Levelised tariffs are prices that must be charged for a project to break even. They represent the average cost of the project over its lifetime including capital, interest and recurring expenses.
The new rules introduce a longer period during which a project is eligible for the tariffs. The previous regulations introduced in 2009 had a three-year control period, up to March 2012. CERC is now proposing a five-year period to 2017. These tariff rates would apply for 13 years after a wind-power project is commissioned.
But ITWMA wants the average capital cost used for calculating the tariffs to be increased. CERC has proposed a notional capital cost of INR 51.93 million ($1 million) per megawatt for 2012-13, up from INR 49.48 million/MW during 2011-12.
IWTMA argues that India’s low wind densities require high hub heights to access higher wind speeds, which increases costs. It wants the notional capital cost to be set at INR 62.31 million/MW. This would also take into account the increased costs of transport, land and the latest technology for scheduling mandated by a new electricity grid code introduced last year.

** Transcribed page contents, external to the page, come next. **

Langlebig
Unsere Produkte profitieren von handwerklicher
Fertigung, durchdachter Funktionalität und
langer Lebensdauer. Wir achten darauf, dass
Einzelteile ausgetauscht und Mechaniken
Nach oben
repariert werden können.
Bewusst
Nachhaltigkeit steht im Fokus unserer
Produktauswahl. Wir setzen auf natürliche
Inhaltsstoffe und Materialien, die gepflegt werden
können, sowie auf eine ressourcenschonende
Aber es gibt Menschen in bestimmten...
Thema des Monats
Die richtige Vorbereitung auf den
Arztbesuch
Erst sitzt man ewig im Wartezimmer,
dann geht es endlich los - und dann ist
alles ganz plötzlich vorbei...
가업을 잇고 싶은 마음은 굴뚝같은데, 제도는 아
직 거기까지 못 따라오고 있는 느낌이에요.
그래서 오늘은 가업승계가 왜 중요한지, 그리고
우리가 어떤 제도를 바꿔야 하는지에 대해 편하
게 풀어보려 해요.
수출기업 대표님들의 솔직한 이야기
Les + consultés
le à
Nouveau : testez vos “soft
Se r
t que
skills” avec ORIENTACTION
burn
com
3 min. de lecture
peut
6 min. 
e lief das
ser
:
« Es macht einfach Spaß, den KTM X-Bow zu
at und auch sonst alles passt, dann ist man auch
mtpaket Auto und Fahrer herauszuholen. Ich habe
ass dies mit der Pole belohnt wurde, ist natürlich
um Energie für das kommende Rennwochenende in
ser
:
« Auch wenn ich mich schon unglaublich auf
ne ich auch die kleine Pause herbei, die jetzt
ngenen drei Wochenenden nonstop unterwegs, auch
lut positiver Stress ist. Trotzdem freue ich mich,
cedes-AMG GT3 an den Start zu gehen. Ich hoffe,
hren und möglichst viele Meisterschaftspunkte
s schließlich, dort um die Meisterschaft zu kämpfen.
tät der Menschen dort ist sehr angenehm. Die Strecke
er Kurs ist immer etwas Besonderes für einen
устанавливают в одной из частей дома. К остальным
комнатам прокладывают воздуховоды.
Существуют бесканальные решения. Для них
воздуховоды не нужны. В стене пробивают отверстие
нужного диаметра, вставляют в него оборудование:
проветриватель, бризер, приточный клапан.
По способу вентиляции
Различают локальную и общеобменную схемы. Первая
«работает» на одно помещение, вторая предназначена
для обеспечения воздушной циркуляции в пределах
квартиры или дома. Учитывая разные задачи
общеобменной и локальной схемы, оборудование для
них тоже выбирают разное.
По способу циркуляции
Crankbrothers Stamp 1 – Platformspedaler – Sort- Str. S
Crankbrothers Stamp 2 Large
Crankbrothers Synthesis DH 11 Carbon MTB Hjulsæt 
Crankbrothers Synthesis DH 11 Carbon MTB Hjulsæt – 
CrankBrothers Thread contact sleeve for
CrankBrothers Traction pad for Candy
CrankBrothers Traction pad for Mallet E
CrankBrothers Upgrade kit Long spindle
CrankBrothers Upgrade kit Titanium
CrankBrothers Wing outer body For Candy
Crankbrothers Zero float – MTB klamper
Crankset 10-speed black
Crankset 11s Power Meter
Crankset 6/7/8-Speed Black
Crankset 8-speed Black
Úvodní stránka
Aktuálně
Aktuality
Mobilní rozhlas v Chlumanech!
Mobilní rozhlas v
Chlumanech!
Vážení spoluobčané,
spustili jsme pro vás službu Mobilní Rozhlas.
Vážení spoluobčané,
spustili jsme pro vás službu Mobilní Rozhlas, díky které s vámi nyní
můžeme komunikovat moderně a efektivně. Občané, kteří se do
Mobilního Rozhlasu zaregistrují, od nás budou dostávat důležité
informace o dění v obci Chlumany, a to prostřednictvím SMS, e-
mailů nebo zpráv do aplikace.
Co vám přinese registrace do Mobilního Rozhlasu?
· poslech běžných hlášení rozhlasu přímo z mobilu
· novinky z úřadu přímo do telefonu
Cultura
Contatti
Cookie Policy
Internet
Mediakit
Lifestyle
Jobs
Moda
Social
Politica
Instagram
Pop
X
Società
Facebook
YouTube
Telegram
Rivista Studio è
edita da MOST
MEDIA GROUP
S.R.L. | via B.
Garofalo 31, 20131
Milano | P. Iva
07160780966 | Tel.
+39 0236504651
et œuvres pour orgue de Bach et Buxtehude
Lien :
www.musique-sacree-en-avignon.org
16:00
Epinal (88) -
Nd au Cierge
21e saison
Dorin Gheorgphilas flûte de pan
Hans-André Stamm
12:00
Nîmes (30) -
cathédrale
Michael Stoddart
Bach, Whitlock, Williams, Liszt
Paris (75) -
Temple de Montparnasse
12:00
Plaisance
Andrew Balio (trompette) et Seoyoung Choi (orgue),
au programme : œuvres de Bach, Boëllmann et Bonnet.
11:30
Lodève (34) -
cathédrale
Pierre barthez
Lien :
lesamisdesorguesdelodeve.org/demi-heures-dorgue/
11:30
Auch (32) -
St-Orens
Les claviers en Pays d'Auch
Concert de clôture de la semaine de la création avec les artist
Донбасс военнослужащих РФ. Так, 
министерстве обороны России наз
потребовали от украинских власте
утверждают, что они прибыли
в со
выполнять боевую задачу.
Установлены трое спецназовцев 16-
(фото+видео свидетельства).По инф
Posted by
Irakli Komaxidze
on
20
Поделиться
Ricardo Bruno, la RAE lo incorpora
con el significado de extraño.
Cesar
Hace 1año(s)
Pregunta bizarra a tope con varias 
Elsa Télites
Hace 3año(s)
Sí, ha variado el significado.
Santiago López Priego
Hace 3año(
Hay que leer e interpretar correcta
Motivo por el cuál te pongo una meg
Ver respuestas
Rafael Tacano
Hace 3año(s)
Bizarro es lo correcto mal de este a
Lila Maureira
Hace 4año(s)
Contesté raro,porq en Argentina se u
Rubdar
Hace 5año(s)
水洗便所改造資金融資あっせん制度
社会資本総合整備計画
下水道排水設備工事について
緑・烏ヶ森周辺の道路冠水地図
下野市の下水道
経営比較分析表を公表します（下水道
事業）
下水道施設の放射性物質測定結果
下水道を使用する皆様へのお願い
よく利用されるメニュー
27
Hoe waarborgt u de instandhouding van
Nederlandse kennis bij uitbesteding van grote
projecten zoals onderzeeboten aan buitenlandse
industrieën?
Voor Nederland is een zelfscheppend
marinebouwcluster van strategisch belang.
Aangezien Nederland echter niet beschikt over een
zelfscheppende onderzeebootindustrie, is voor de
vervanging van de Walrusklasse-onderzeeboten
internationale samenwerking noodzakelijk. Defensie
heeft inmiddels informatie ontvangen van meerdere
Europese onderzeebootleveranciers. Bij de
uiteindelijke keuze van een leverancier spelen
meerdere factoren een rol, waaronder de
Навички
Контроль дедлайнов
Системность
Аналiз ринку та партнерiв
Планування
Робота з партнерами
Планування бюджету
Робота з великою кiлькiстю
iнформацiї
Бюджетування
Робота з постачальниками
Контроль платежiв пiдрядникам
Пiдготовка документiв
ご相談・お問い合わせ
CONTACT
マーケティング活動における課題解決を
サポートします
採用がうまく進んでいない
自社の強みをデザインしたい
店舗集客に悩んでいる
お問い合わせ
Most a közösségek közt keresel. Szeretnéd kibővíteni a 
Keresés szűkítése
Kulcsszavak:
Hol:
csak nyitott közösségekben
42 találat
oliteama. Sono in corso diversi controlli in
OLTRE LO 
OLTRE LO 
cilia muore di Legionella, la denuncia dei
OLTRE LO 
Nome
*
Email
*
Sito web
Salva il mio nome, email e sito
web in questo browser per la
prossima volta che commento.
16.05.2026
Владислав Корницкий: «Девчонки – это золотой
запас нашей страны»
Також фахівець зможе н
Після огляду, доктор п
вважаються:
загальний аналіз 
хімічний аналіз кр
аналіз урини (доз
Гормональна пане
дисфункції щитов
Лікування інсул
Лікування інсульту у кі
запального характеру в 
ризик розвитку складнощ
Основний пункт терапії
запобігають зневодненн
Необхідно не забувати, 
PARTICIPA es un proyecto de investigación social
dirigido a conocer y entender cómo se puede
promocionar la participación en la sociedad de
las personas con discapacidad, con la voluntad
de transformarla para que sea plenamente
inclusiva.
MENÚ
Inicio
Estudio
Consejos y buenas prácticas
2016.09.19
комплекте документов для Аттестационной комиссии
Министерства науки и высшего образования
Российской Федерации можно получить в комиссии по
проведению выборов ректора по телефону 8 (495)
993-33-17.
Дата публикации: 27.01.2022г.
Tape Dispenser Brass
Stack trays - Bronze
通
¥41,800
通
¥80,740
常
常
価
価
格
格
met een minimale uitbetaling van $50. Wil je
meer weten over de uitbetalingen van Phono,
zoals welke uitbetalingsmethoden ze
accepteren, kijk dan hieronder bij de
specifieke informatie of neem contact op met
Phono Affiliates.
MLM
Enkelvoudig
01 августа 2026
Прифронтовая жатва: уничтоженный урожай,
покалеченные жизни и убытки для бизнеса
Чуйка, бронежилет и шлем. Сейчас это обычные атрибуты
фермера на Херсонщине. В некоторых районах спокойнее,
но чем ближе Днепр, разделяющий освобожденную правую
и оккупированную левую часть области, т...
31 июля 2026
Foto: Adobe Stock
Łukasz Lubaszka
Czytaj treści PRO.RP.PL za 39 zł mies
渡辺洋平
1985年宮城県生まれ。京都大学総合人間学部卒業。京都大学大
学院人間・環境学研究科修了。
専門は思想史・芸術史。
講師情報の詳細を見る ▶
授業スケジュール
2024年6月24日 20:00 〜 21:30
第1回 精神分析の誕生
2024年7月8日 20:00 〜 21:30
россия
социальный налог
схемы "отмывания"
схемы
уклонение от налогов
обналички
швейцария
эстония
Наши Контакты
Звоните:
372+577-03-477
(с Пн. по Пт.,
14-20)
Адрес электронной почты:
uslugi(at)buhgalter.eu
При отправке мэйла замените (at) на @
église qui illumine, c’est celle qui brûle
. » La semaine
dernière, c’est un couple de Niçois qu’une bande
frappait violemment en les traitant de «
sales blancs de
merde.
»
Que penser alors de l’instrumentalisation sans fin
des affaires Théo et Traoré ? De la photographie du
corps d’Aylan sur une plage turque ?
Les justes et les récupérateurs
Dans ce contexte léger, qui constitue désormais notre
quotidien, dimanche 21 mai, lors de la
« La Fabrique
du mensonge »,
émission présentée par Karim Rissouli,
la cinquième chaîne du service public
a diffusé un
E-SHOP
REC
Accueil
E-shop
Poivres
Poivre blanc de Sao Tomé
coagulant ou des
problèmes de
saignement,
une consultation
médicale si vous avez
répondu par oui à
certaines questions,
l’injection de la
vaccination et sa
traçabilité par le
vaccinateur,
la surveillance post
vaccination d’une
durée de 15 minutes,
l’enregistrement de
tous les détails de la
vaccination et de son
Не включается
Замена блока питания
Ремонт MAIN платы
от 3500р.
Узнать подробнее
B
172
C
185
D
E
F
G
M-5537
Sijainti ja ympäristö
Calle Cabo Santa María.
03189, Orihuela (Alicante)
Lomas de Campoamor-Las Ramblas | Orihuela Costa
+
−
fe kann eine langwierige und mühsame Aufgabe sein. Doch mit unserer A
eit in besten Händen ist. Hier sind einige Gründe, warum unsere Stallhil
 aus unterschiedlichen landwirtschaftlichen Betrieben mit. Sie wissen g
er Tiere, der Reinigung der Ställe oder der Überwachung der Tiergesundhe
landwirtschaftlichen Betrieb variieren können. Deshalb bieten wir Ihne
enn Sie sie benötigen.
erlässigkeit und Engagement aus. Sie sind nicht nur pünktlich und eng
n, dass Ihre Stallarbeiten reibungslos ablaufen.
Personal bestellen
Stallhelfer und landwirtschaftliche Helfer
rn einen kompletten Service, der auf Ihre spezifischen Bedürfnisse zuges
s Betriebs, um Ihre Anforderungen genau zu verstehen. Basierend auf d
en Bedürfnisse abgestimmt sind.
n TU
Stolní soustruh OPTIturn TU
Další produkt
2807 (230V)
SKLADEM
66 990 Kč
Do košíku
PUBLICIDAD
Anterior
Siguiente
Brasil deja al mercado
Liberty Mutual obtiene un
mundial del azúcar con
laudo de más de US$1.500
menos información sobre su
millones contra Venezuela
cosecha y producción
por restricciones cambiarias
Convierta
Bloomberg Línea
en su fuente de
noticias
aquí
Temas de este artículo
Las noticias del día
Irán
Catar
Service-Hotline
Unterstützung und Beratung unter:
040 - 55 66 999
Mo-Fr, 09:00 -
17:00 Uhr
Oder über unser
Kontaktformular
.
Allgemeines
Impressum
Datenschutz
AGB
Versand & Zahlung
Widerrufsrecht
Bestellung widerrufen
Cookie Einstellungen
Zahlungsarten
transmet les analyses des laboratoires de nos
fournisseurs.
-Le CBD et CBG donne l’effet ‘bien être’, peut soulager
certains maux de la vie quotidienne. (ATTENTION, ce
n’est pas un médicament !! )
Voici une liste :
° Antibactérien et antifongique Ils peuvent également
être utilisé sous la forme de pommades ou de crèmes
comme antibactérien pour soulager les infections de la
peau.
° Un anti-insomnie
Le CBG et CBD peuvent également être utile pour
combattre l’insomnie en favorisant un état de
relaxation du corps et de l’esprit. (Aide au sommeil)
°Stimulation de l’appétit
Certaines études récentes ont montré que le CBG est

Scheduling involves forecasting electricity output several days in advance; informing authorities of the amount of power expected to be injected into the grid; and ensuring that limit is adhered to. Once scheduling begins, power producers will be penalised for deviations beyond 30% from the projected power input. Scheduling was supposed to begin in January but failed to do so. CERC has not explained why.
IWTMA also wants the mandatory reference capacity factors — proposed in the rules to weed out non-serious players — to be lowered, considering that vast parts of India have lower wind speeds.
CERC has also proposed that benefits from the United Nations’ Clean Development Mechanism (CDM) be shared between both generators and distributors of energy. Under the Kyoto Protocol, the CDM allows a country with an emission-reduction commitment to gain credits by implementing an emissions-reduction project in developing countries. But ITWMA argues that only generating companies should benefit from the CDM as they are the ones who take the risk in obtaining carbon credits.
CERC has proposed that any incentive or subsidy offered by the federal or state government, including accelerated depreciation — which allows businesses to write off investments in wind projects against tax — will be factored in while deciding the tariff. IWTMA wants these benefits to be over and above the tariff.
The proposals are out for consultation until the end of March.